Friday, October 2, 2015

Sitting, Thinking, Rocking, Rolling

In my endless quest to appear cool I have been doing my damnedest to stay current and Actually Buy An Album That Came Out This Year.

Son Michael helped out with Sufjan but it was time I did my part. So I grabbed this $5 download from that awful company that exploits its workers. (But I won’t anymore.) Thank God I got this before I found out.

Courtney Barnett: Sometimes I Just Sit and Think, and Sometimes I Just Sit

This young woman got me from the first song. The first second, really. Right out of the gate, she sings the tale of the young man who may or may not be depressed, but who gets help from that older lady you thought was just a nasty bitch.  Heartwarming, uplifting, and you can dance to it.

She’s not afraid to dump a lot of words on you, and you don’t mind it because they’re all so funny or perceptive or both.

With her small, but very committed combo, she varies the pace and tone, going fast then slow, loud then soft. And she plays a mean guitar! She can go soft and smooth, loud and crunchy, or slow and bluesy as the moment requires.

These changes of pace and tone are crucial in holding your interest from song to song. Oh yeah, the songs. They’re kind of good, too.

She can be mean, as in:
I think you’re a joke 
but I don’t think you’re very funny

She stretches out the last word to fu-u-u-u-u-u-u-u-u-u-u-u-u-u-u-ny. You gotta keep the beat, after all.
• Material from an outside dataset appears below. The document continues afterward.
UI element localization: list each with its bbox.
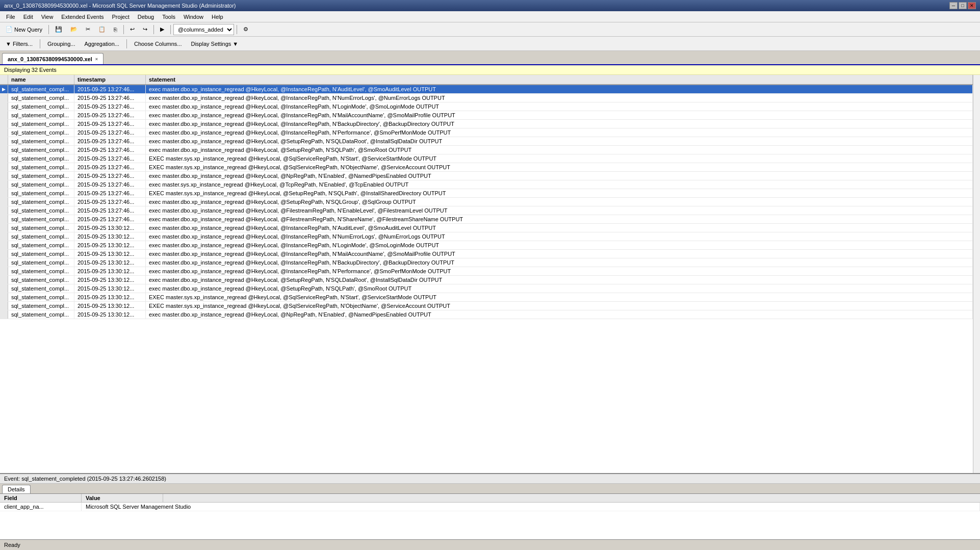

She can also be matter-of-factly self-revealing, like:
I used to hate myself
but now I think I’m all right

So she earns the benefit of the doubt that in the former couplet, the intended target deserves it, and in the latter, she means it as advice for us, too.

And by the time we get to the bouncy, funny, angry “Debbie Downer” I’m ready to jump up and down. And that’s quite the sight to see!
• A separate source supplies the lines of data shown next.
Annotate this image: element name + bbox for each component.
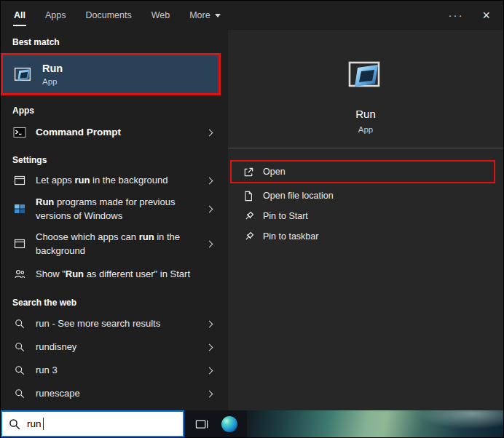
result-command-prompt[interactable]: Command Prompt <box>1 120 221 145</box>
result-web-see-more[interactable]: run - See more search results <box>1 312 221 335</box>
result-run-app[interactable]: Run App <box>3 55 218 93</box>
tab-more[interactable]: More <box>189 9 220 22</box>
result-web-rundisney[interactable]: rundisney <box>1 335 221 359</box>
run-app-icon <box>12 63 34 85</box>
best-match-subtitle: App <box>42 77 63 86</box>
compatibility-icon <box>12 203 27 215</box>
pin-to-taskbar-action[interactable]: Pin to taskbar <box>228 226 503 247</box>
tab-documents[interactable]: Documents <box>85 9 131 22</box>
users-icon <box>12 268 27 280</box>
annotation-highlight-open: Open <box>230 160 495 183</box>
preview-title: Run <box>355 108 376 120</box>
chevron-right-icon[interactable] <box>206 367 213 374</box>
divider <box>228 148 503 148</box>
best-match-title: Run <box>42 63 63 74</box>
search-input-value: run <box>27 418 42 429</box>
windows-search-panel: All Apps Documents Web More ··· × Best m… <box>0 0 504 438</box>
result-web-runescape[interactable]: runescape <box>1 382 221 405</box>
open-file-location-icon <box>243 191 254 202</box>
action-label: Pin to taskbar <box>263 231 318 242</box>
result-preview-pane: Run App Open <box>228 30 503 410</box>
tab-more-label: More <box>189 10 210 20</box>
window-controls: ··· × <box>448 9 490 22</box>
section-header-settings: Settings <box>1 154 221 167</box>
best-match-texts: Run App <box>42 63 63 86</box>
preview-subtitle: App <box>358 125 373 134</box>
command-prompt-icon <box>12 126 27 139</box>
section-header-best-match: Best match <box>1 36 221 49</box>
action-label: Pin to Start <box>263 211 308 221</box>
result-label: Let apps run in the background <box>36 173 207 188</box>
chevron-down-icon <box>215 14 221 17</box>
close-icon[interactable]: × <box>482 9 490 22</box>
chevron-right-icon[interactable] <box>206 205 213 212</box>
preview-actions: Open Open file location <box>228 160 503 247</box>
open-file-location-action[interactable]: Open file location <box>228 186 503 206</box>
search-icon <box>12 342 27 352</box>
result-label: run 3 <box>36 363 207 378</box>
result-label: Run programs made for previous versions … <box>36 195 207 223</box>
annotation-highlight-best-match: Run App <box>1 53 221 95</box>
tab-web[interactable]: Web <box>151 9 170 22</box>
result-setting-compatibility[interactable]: Run programs made for previous versions … <box>1 191 221 226</box>
search-results-list: Best match Run App Apps <box>1 30 221 410</box>
search-icon <box>12 365 27 375</box>
result-web-run-3[interactable]: run 3 <box>1 359 221 382</box>
pin-icon <box>243 231 254 242</box>
text-caret <box>43 418 44 430</box>
section-header-apps: Apps <box>1 104 221 117</box>
taskbar-icons <box>184 416 247 432</box>
result-label: Show "Run as different user" in Start <box>36 267 212 282</box>
section-header-search-web: Search the web <box>1 296 221 309</box>
taskbar <box>184 410 503 437</box>
search-icon <box>12 319 27 329</box>
tab-all[interactable]: All <box>14 9 25 22</box>
open-icon <box>243 167 254 178</box>
more-options-icon[interactable]: ··· <box>448 12 463 19</box>
result-label: rundisney <box>36 340 207 354</box>
chevron-right-icon[interactable] <box>206 240 213 247</box>
action-label: Open file location <box>263 191 334 201</box>
search-icon <box>12 389 27 399</box>
chevron-right-icon[interactable] <box>206 177 213 184</box>
result-label: Command Prompt <box>36 125 207 140</box>
desktop-wallpaper <box>247 410 503 437</box>
result-setting-background-apps[interactable]: Let apps run in the background <box>1 170 221 191</box>
app-window-icon <box>12 175 27 186</box>
tab-apps[interactable]: Apps <box>45 9 66 22</box>
app-window-icon <box>12 238 27 250</box>
pin-to-start-action[interactable]: Pin to Start <box>228 206 503 226</box>
chevron-right-icon[interactable] <box>206 343 213 351</box>
chevron-right-icon[interactable] <box>206 320 213 327</box>
action-label: Open <box>263 167 286 177</box>
pin-icon <box>243 211 254 222</box>
chevron-right-icon[interactable] <box>206 129 213 136</box>
result-label: run - See more search results <box>36 316 207 331</box>
result-setting-run-as-different-user[interactable]: Show "Run as different user" in Start <box>1 261 221 287</box>
result-setting-choose-background-apps[interactable]: Choose which apps can run in the backgro… <box>1 226 221 261</box>
open-action[interactable]: Open <box>232 162 494 182</box>
result-label: Choose which apps can run in the backgro… <box>36 230 207 258</box>
edge-browser-icon[interactable] <box>221 416 237 432</box>
search-input[interactable]: run <box>1 410 184 437</box>
chevron-right-icon[interactable] <box>206 390 213 397</box>
run-app-icon-large <box>344 53 387 95</box>
filter-tabs: All Apps Documents Web More <box>14 9 221 22</box>
result-label: runescape <box>36 386 207 401</box>
task-view-icon[interactable] <box>195 418 209 431</box>
search-icon <box>9 418 20 430</box>
search-filter-bar: All Apps Documents Web More ··· × <box>1 1 503 30</box>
That sense of humor, that irresistible Australian drawl, those songwriting chops, that guitar, that band. They almost almost single-handedly rehabilitate the electric piano!

And all this rock and roll is more fun than sad, sad Sufjan. (Not better, mind you, but more fun.)

And even though she ends it with two slow ones, by then you need the rest.

She’s funny, smart, tuneful and a damn good guitar player, and her band follows her wherever she goes.

I don’t blame them a bit.


“Debbie Downer”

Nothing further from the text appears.